- Video arcade game flyer
- Developer: Triotech
- Publisher: Triotech
- Composer: Simon Viklund
- Platform: Arcade
- Release: NA: November 20, 2006;
- Genre: Racing
- Modes: Single-player, multiplayer

= Wasteland Racers 2071 =

2006 video game

Wasteland Racers 2071 is an arcade-style video game by Triotech that was released on November 20, 2006.

==Summary==
The simulator takes place in the year 2071 with six race tracks (from Airport Mayhem to the Ruins of Lost Vegas) and five cars (from the Interceptor to the Crusher). If the player finishes first, they will receive a code that unlocks new cars and race courses. Wasteland Racers 2071 is one of the arcade games featured at Chuck E. Cheese's.
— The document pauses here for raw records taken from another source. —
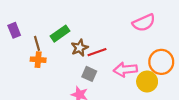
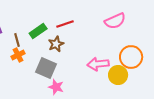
red line: (97, 52) -> (65, 24), moved
orange cross: (38, 60) -> (18, 55), turned -32
gray square: (89, 74) -> (46, 68), moved, size x1.5

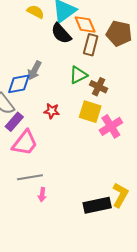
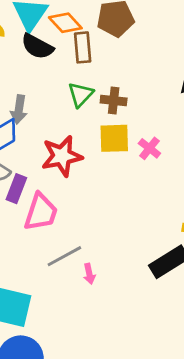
red star: (52, 111) -> (62, 156), size x1.8
pink cross: (111, 126) -> (149, 148), size x0.7

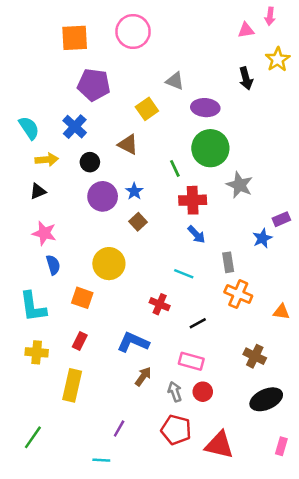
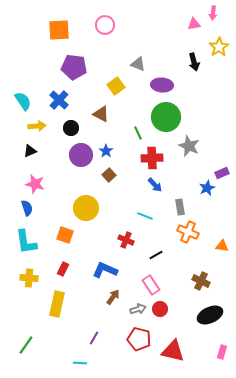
pink circle: (133, 31) -> (105, 25), size x0.7
blue semicircle: (53, 265) -> (27, 208), moved
pink rectangle: (191, 361) -> (151, 285), turned 42
gray arrow: (175, 392) -> (138, 309), turned 91

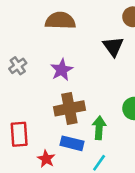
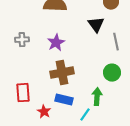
gray cross: (18, 66) -> (22, 40), turned 32
green arrow: (99, 128) -> (97, 97), moved

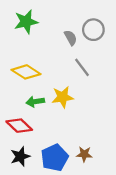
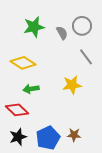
green star: (26, 22) -> (34, 27), moved
gray line: (82, 67) -> (86, 57), moved
yellow star: (63, 97) -> (72, 85), moved

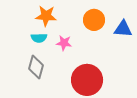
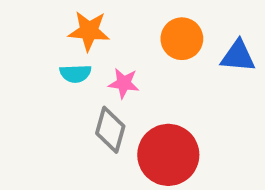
gray diamond: (36, 67) -> (110, 130), moved

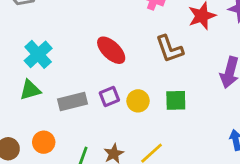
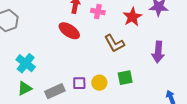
red ellipse: (111, 50) -> (69, 31), moved
purple square: (109, 97) -> (79, 83), turned 32

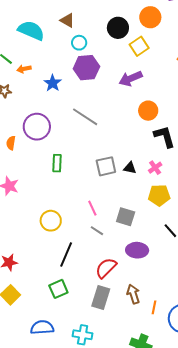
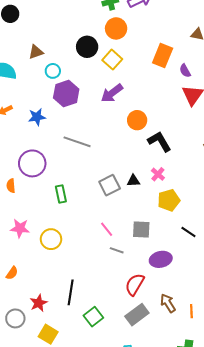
brown triangle: (67, 20) -> (36, 52), turned -35
blue star: (53, 83) -> (37, 117), turned -30
yellow circle: (51, 221) -> (51, 239), moved
black line: (66, 255) -> (71, 292), moved
gray rectangle: (101, 298) -> (137, 315), turned 50

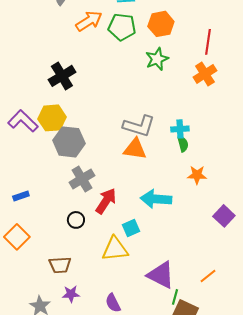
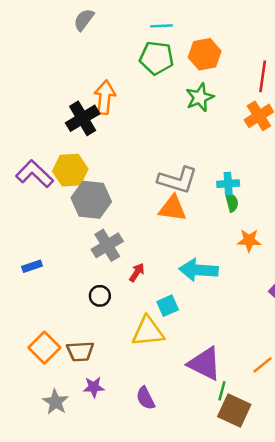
orange arrow: (89, 21) -> (105, 97), moved, turned -52
red arrow: (106, 201) -> (137, 272), size x0.6
orange square: (17, 237) -> (44, 348), moved

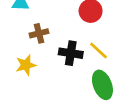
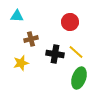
green ellipse: (102, 85) -> (79, 78), turned 40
None of the cars are linked to an actual manufacturer like Chevrolet or Ford; fantasy cars based on futuristic prototypes are used to navigate the post-apocalyptic racing venues. They have the ability to deliver up to 2Gs of acceleration. Because the title has the word "Wasteland" in it, it is assumed that the game is set in a dystopian 21st century.

There are two versions of this arcade game; the standard has a 27" monitor while the deluxe has the 52" monitor.